Um mundo molhado é verdade, mas até por isso, um mundo mais cheio de
possibilidades.
Entre o
partir e dormir e o ali ficar e imaginar; a segunda possibilidade lhe pareceu
bem mais sedutora. Ela certamente era muito nova para conceituar Joseph Campbell, mas sabia, de forma
inata, que o chamado à aventura era algo irresistível na jornada de qualquer
herói. Dispensou a cama, lugar quente, e ficou com o queixo encostado na umidade
do mármore – anteparo de sua liberdade, marco de sua altura, fronteira da sua
imaginação.
Pelo vidro,
ainda fechado, conseguia ver apenas formas difusas, quase indistinguíveis
devido ao mosaico formado pelos pingos precipitados. Era uma boa metáfora para
a vida: as coisas mais simples nos parecem complicadas se mostradas através de um
filtro, que fez o conhecido, diferente, estranho, condenável, principalmente em
dias de tempestade interna. A fôrma* transforma a forma, altera os sentidos,
provoca.
Entre o
partir e ficar, a menina ficou a imaginar. Embarcou na aventura e fez da tela
borrada a passagem para o mundo dos sonhos. A tela bordada ao sabor da
fantasia. Com seu dedo, juntou gotas e compôs formas que davam vida à
imaginação. Imaginou um futuro que lhe parecia distante, mas que num instante
ia lhe chegar de encontro e lhe tomar de ensejo.
Assim, numa
simples brincadeira, ela viria a descobrir de forma plena o que Einstein
teorizou e revolucionou. Mas instantes antes, quando a chuva interrompera a
possibilidade de correr lá fora, o tempo era absoluto, como definiu Newton.

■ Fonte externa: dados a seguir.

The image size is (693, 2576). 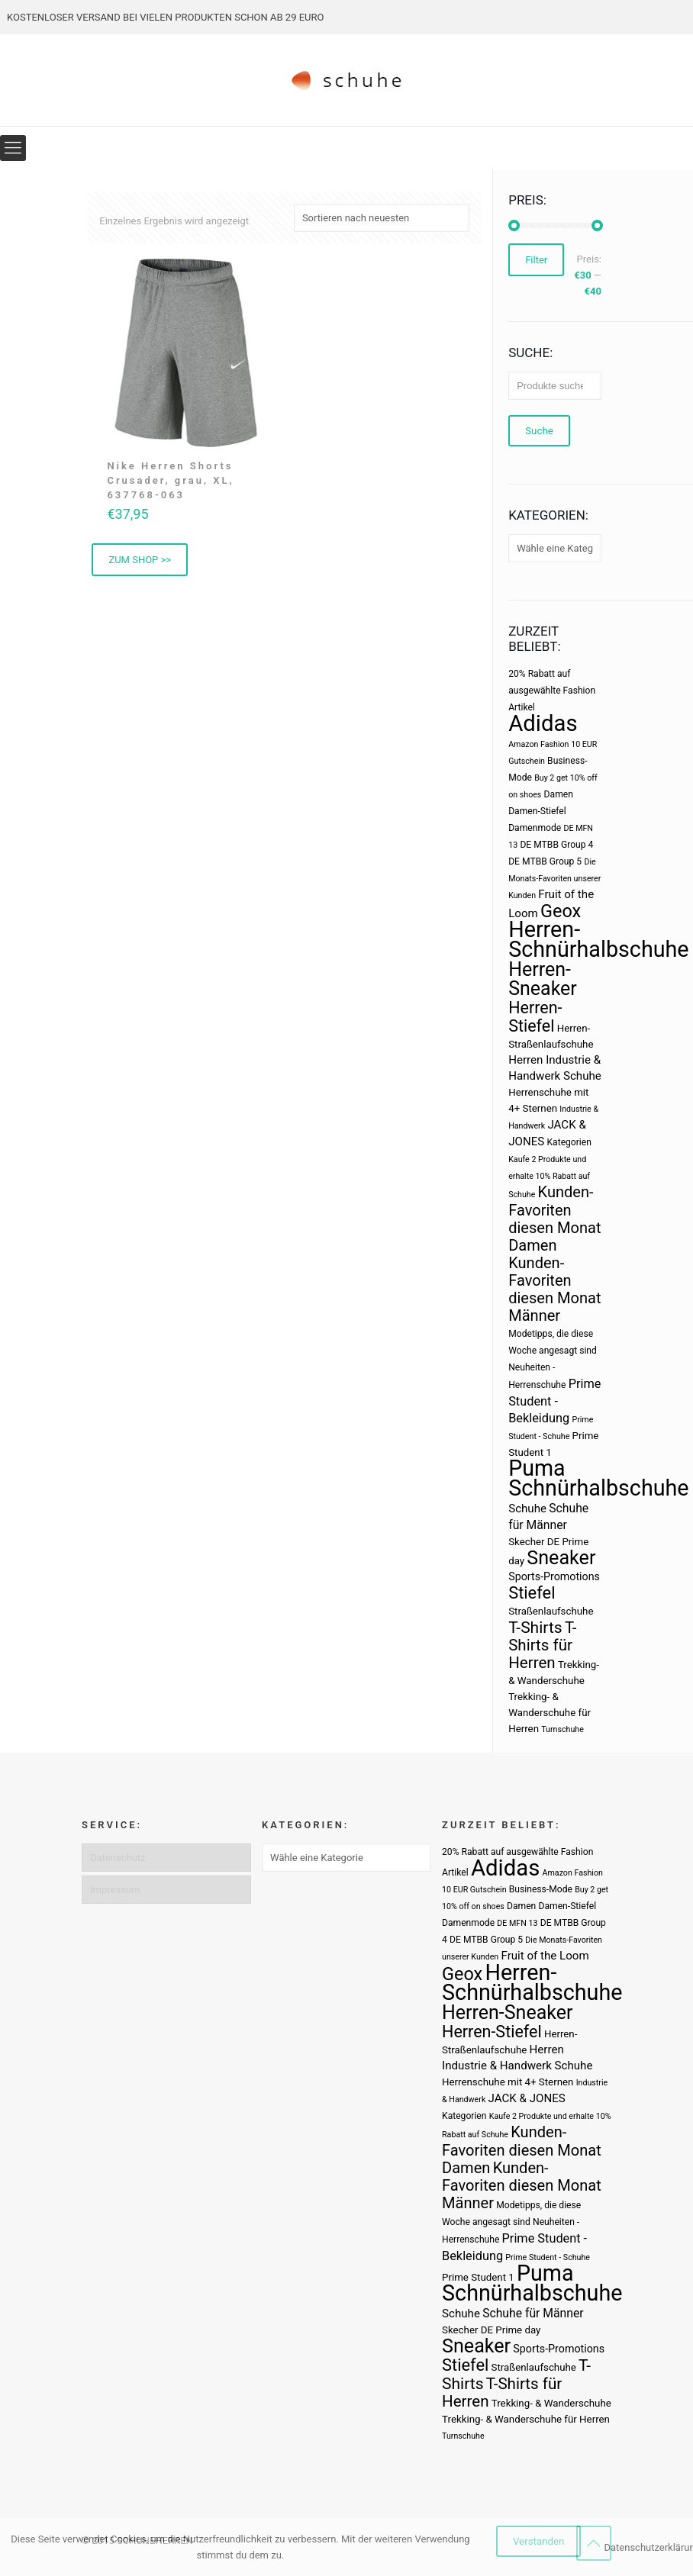 I want to click on Business-Mode [Business-Mode (3 Produkte)], so click(x=540, y=1889).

Ainda o era: absolutamente entediante, se não fosse a união de gotas a dar
forma a uma nova possibilidade, guiada pela força da imaginação.
Se os olhos
são a janela da alma, a menina com calma expôs o que nela se encontrava: uma cerca,
um jardim, o sol iluminando sorrisos sem fim. Homem e mulher, uma casa, uma
chaminé. A verdade é que a felicidade está escondida na simplicidade e mora
numa casa pequenina. E a sabedoria, quem diria, também se escondia no coração
de uma pequena, cujo mais problema era não poder brincar lá fora. Mas por
dentro, mal ela sabia, construía sonhos, sedimentava vida.
Assim como
no mito de Platão, são muitos os dias da nossa existência em que nos
encontramos presos em uma caverna, vendo o mundo através de formas
translúcidas. Seja através de sombras, projeção da realidade, ou do vidro
molhado... As menores coisas são capazes de borrar a nossa capacidade de
cognição e decodificação daquilo que é real. E do porque vale à pena seguir a
nossa jornada. Navegar é preciso, em águas límpidas ou turvas.
A caverna da
menina era a sala seca, fronteira com a rua alagada. A janela era o portal
entre dois mundos. Ao abri-la, ela sentiu a realidade lhe golpear o rosto. A
pele molhada aqueceu a alma e inundou os olhos o gosto pela liberdade
readquirida. A ousadia poderia lhe valer uma surra, mas é preciso coragem para
romper seus próprios limites.
E ela foi
além. Na mesinha lateral, pegou uma folha de papel. Depois de mil dobraduras, a
folha inerte ganhou vida: era um barquinho. E o barquinho, frágil em sua fôrma*,
mas firme em sua forma, partiu para uma aventura ainda maior. Rompeu a sala,
pulou a janela, desceu rua abaixo, levado pela correnteza de um rio que se
formara rente à calçada. O destino era incerto. Certo mesmo, era a vontade da
menina de se aventurar, romper barreiras, cruzar fronteiras, ter na palma das
mãos o leme, destino de uma vida de caminhos incertos.
Esse barco continua a vagar, singrando mares que nunca dantes foram imaginados, descobrindo fôrmas e formas que não eram coisas de menina, mas que foram sendo traçados por ela e para ela. Por nós e para todos nós. Esse barco estará sempre a disposição de quem tem disposição para imagina, criar, e romper as barreiras do conformismo estabelecido pelas circunstâncias. Navegar é preciso, embora viver não seja tão ‘preciso’.